For years, the dream of cryptocurrency was simple: a transparent money network that bypassed traditional gatekeepers, exposed corruption, and gave financial power back to regular people.
But recently, major tech giants like Mastercard have been rolling out new systems they call “decentralized.” The reality is much different. Instead of breaking down walls, these companies are building shinier, faster walls—and charging us for the privilege.
The narrative that big banks and crypto startups are enemies is a myth. In truth, they work in tandem to capture value from every transaction. Here is how this ecosystem works and exactly how the “smart guys”—both corporate executives and startup founders—are making money from your digital dollars.
The Startup-to-Sellout Pipeline
To understand who is really winning, you have to look at where these technologies come from.
Many of today’s fintech leaders started as “rebels” or innovators in the tech world. Take Sam Altman, for example. While he is known globally as the CEO of OpenAI (a massive AI powerhouse), his roots lie in co-founding Y Combinator. Y Combinator is one of Silicon Valley’s most famous startup incubators, funding thousands of companies across fintech and crypto.
The cycle often works like this:
- “Disruptive” Startups Get Funded: Investors back cool new blockchain or payment startups that promise to “change the world.”
- They Build for Acquisition: These founders rarely intend to replace banks entirely; they build infrastructure for them because that is where the stable, massive money lies. They design their systems specifically to be easily absorbed by incumbents like Mastercard, Visa, or major investment firms.
- The “Exit”: Once a startup proves its technology works and has a user base, big corporations buy it for billions of dollars. The founders become incredibly wealthy (“smart guys”), but they also effectively join the establishment.
Instead of outsiders destroying the system, these startups act as R&D labs for the system. They take the risk to build new tech, and once it works, the big banks buy it up to keep their monopoly intact while paying off the founders in the process.
Case Study: Mastercard’s “Crypto” Expansion
A perfect example of this cycle is Mastercard. Recently, they announced major expansions into stablecoin settlement—essentially using blockchain technology to move digital dollars around their network 24/7. They accelerated this by acquiring companies like BVNK, a fintech startup that processes billions in crypto transactions.
On paper, this sounds great: faster payments and no more waiting days for money to clear. But while the technology is decentralized (blockchain), the system remains strictly controlled by Mastercard. It’s centralized efficiency wrapped in a decentralized label.
How They Actually Make Money
You might wonder how these tech giants profit from this setup beyond just being “faster.” They have turned every part of the process into a revenue stream:
- Transaction Fees & Interchange: Just like when you swipe your credit card, Mastercard charges a fee for processing stablecoin transactions on its rails. Because digital settlements are happening 24/7 and at high volumes (billions of dollars), even tiny fees add up to massive profits.
- The “Float” (Interest on Idle Money): When money is moving between banks or being converted from crypto back into cash, it sits in accounts for a short time before the transaction finishes. This is called “float.” By controlling these settlement rails, companies like Mastercard and partner banks can earn interest on that capital while it sits there—money they don’t even own!
- Fiat Conversion Spreads: When you want to turn your stablecoin (digital dollar) back into actual cash in your bank account, a conversion happens. The payment network takes a cut of the exchange rate or charges a “conversion fee” for bridging the gap between crypto and traditional banking.

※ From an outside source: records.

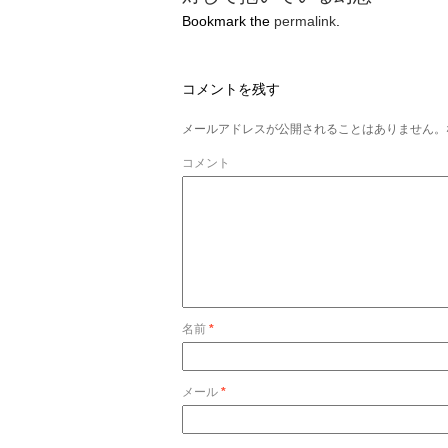
Bookmark the
permalink
.
コメントを残す
メールアドレスが公開されることはありません。
コメント
名前
*
メール
*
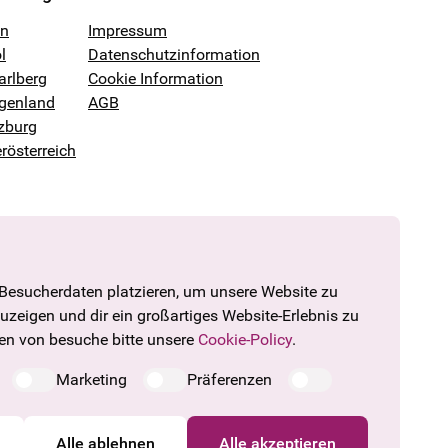
en
Impressum
l
Datenschutzinformation
arlberg
Cookie Information
genland
AGB
zburg
rösterreich
 Besucherdaten platzieren, um unsere Website zu
zuzeigen und dir ein großartiges Website-Erlebnis zu
den von besuche bitte unsere
Cookie-Policy
.
Marketing
Präferenzen
Alle ablehnen
Alle akzeptieren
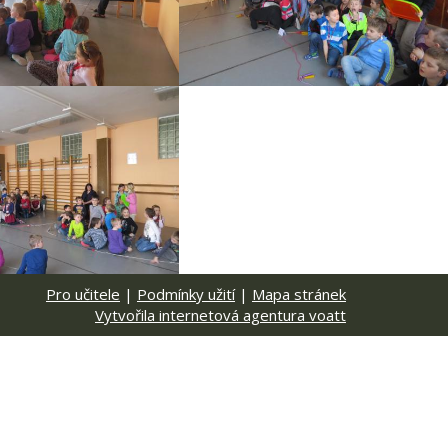
Pro učitele
|
Podmínky užití
|
Mapa stránek
Vytvořila internetová agentura voatt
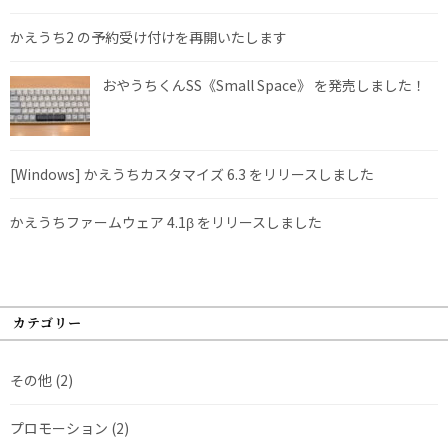
かえうち2 の予約受け付けを再開いたします
おやうちくんSS《Small Space》 を発売しました！
[Windows] かえうちカスタマイズ 6.3 をリリースしました
かえうちファームウェア 4.1β をリリースしました
カテゴリー
その他
(2)
プロモーション
(2)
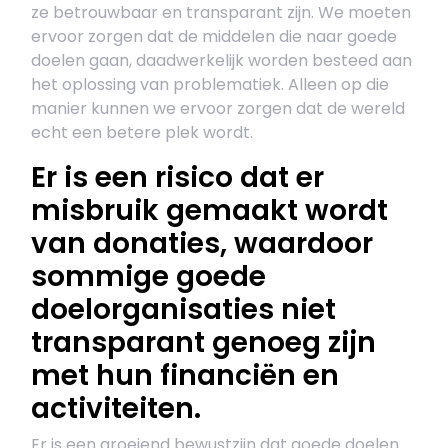
ze betrouwbaar en transparant zijn. We moeten
ervoor zorgen dat de middelen die naar goede
doelen gaan, daadwerkelijk worden besteed aan
het oplossing van problematiek. Alleen op die
manier kunnen we ervoor zorgen dat de wereld
echt een betere plek wordt.
Er is een risico dat er
misbruik gemaakt wordt
van donaties, waardoor
sommige goede
doelorganisaties niet
transparant genoeg zijn
met hun financiën en
activiteiten.
Er is een groeiend bewustzijn dat goede doelen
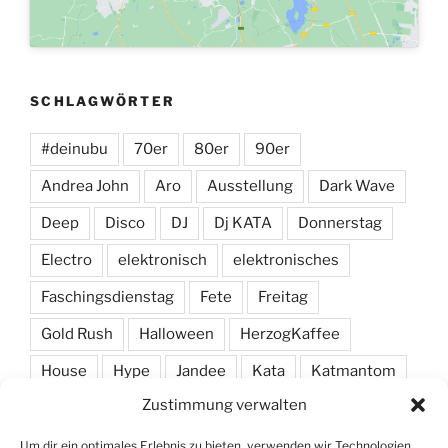
SCHLAGWÖRTER
#deinubu
70er
80er
90er
Andrea John
Aro
Ausstellung
Dark Wave
Deep
Disco
DJ
Dj KATA
Donnerstag
Electro
elektronisch
elektronisches
Faschingsdienstag
Fete
Freitag
Gold Rush
Halloween
HerzogKaffee
House
Hype
Jandee
Kata
Katmantom
Zustimmung verwalten
M. A. R. I. N.
Manic
Markus Haas
Marlon
Minimal
Minimarc
Musik
Party
Pendel
Um dir ein optimales Erlebnis zu bieten, verwenden wir Technologien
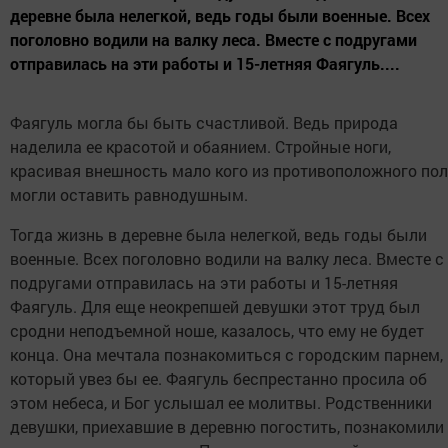
деревне была нелегкой, ведь годы были военные. Всех
поголовно водили на валку леса. Вместе с подругами
отправилась на эти работы и 15-летняя Фаягуль....
Фаягуль могла бы быть счастливой. Ведь природа
наделила ее красотой и обаянием. Стройные ноги,
красивая внешность мало кого из противоположного по
могли оставить равнодушным.
Тогда жизнь в деревне была нелегкой, ведь годы были
военные. Всех поголовно водили на валку леса. Вместе с
подругами отправилась на эти работы и 15-летняя
Фаягуль. Для еще неокрепшей девушки этот труд был
сродни неподъемной ноше, казалось, что ему не будет
конца. Она мечтала познакомиться с городским парнем,
который увез бы ее. Фаягуль беспрестанно просила об
этом небеса, и Бог услышал ее молитвы. Родственники
девушки, приехавшие в деревню погостить, познакомили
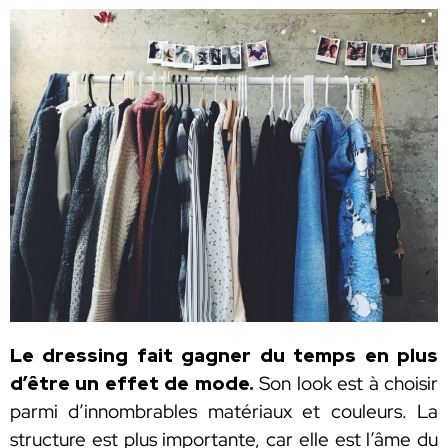
Le dressing
fait gagner du temps en plus
d’être un effet de mode.
Son look est à choisir
parmi d’innombrables matériaux et couleurs. La
structure est plus importante, car elle est l’âme du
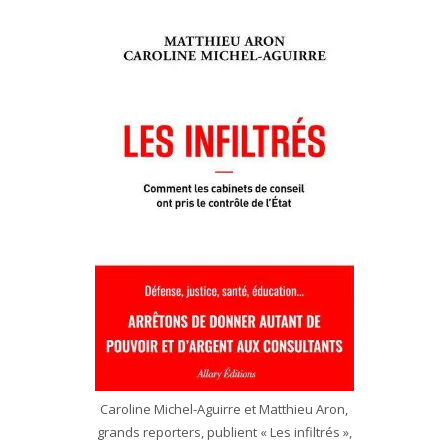
Caroline Michel-Aguirre et Matthieu Aron,
grands reporters, publient « Les infiltrés »,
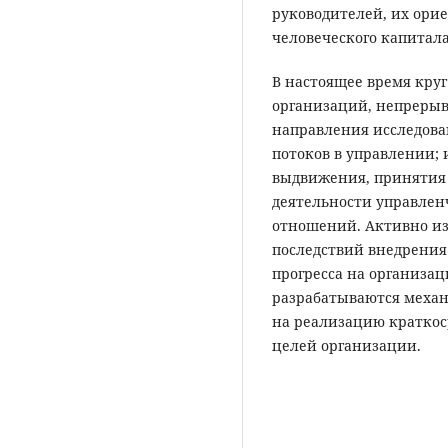
руководителей, их ори
человеческого капитала
В настоящее время кру
организаций, непрерыв
направления исследов
потоков в управлении;
выдвижения, принятия
деятельности управлен
отношений. Активно из
последствий внедрения
прогресса на организа
разрабатываются меха
на реализацию краткос
целей организации.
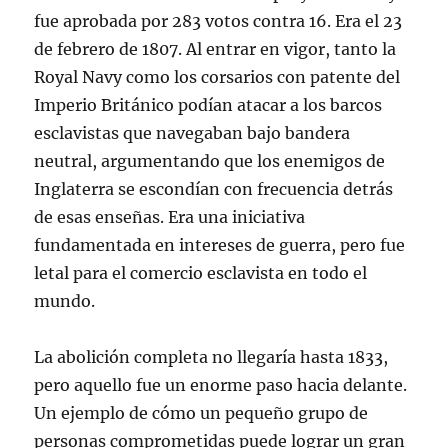
fue aprobada por 283 votos contra 16. Era el 23
de febrero de 1807. Al entrar en vigor, tanto la
Royal Navy como los corsarios con patente del
Imperio Británico podían atacar a los barcos
esclavistas que navegaban bajo bandera
neutral, argumentando que los enemigos de
Inglaterra se escondían con frecuencia detrás
de esas enseñas. Era una iniciativa
fundamentada en intereses de guerra, pero fue
letal para el comercio esclavista en todo el
mundo.
La abolición completa no llegaría hasta 1833,
pero aquello fue un enorme paso hacia delante.
Un ejemplo de cómo un pequeño grupo de
personas comprometidas puede lograr un gran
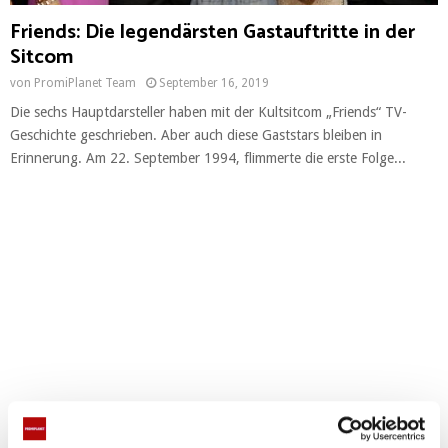
Friends: Die legendärsten Gastauftritte in der
Sitcom
von
PromiPlanet Team
September 16, 2019
Die sechs Hauptdarsteller haben mit der Kultsitcom „Friends“ TV-
Geschichte geschrieben. Aber auch diese Gaststars bleiben in
Erinnerung. Am 22. September 1994, flimmerte die erste Folge...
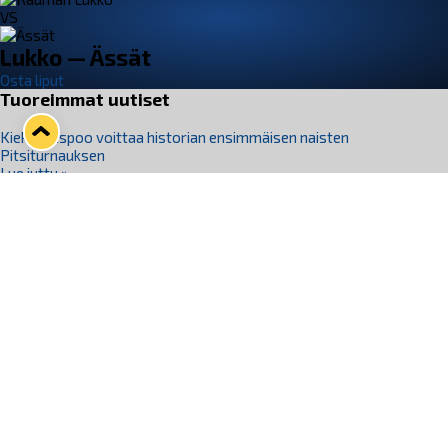
VS
Lukko — Ässät
Osta liput
Tuoreimmat uutiset
Kiekko-Espoo voittaa historian ensimmäisen naisten
Pitsiturnauksen
Lue juttu »
Pitsiturnauksen päiväliput on loppuunmyyty – Pitsitunnelmaan
pääset myös Marina Vistan terassilla
Lue juttu »
Lukko ja pirkanmaalainen vaatevalmistaja Nousu yhteistyöhön
Lue juttu »
Aapo Vanninen Nuorten Leijonien mukana
Lue juttu »
Rauman Lukko Oy on ostanut Marina Vista Oy:n liiketoiminnan
Raumalta
Lue juttu »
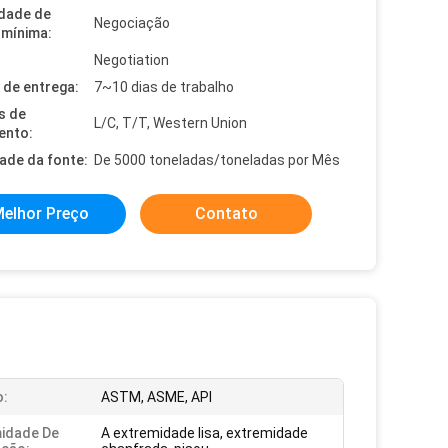
dade de
Negociação
mínima:
Negotiation
de entrega:
7~10 dias de trabalho
s de
L/C, T/T, Western Union
ento:
dade da fonte:
De 5000 toneladas/toneladas por Mês
elhor Preço
Contato
o:
ASTM, ASME, API
idade De
A extremidade lisa, extremidade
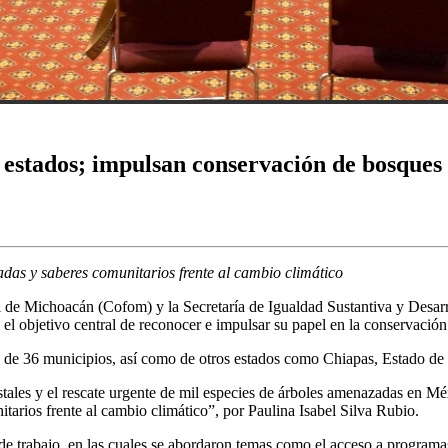
 estados; impulsan conservación de bosques
das y saberes comunitarios frente al cambio climático
de Michoacán (Cofom) y la Secretaría de Igualdad Sustantiva y Desar
l objetivo central de reconocer e impulsar su papel en la conservación 
s de 36 municipios, así como de otros estados como Chiapas, Estado de 
stales y el rescate urgente de mil especies de árboles amenazadas en M
itarios frente al cambio climático”, por Paulina Isabel Silva Rubio.
de trabajo, en las cuales se abordaron temas como el acceso a programas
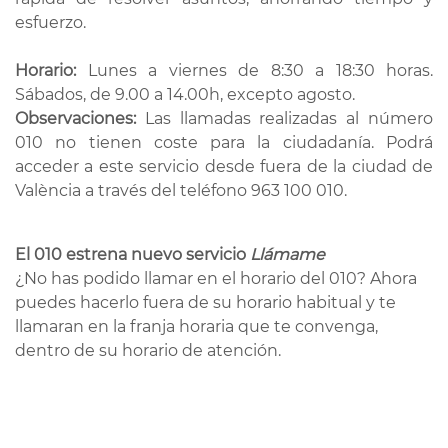
esfuerzo.
Horario:
Lunes a viernes de 8:30 a 18:30 horas.
Sábados, de 9.00 a 14.00h, excepto agosto.
Observaciones:
Las llamadas realizadas al número
010 no tienen coste para la ciudadanía. Podrá
acceder a este servicio desde fuera de la ciudad de
València a través del teléfono 963 100 010.
El 010 estrena nuevo servicio
Llámame
¿No has podido llamar en el horario del 010? Ahora
puedes hacerlo fuera de su horario habitual y te
llamaran en la franja horaria que te convenga,
dentro de su horario de atención.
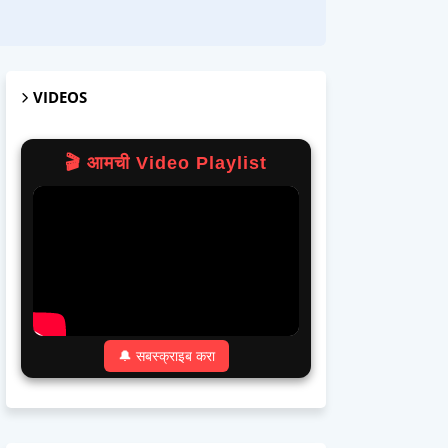
VIDEOS
🎬 आमची Video Playlist
🔔 सबस्क्राइब करा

- Data & Compliance-as-a-Service: Because these networks require strict identity checks (KYC/AML), they capture massive amounts of data on who is transacting with whom. They monetize this by selling compliance services to other banks, essentially charging them for the “safety” and audit trails that blockchain provides.
The Bottom Line
The technology itself—blockchain—is neutral. It could be used to make public spending transparent or lower fees for everyone. However, under capitalism, these features are treated as products to be sold rather than rights to be shared.
By wrapping crypto in a corporate layer, incumbents like Mastercard ensure that while the plumbing is faster and more modern, the money still flows into their pockets through fees, data sales, and control over where your cash sits before it reaches you. And for every founder who sells out to them, they get another payday—proving that whether you are a bank CEO or a startup “rebel,” if you play this game right, everyone wins except the public.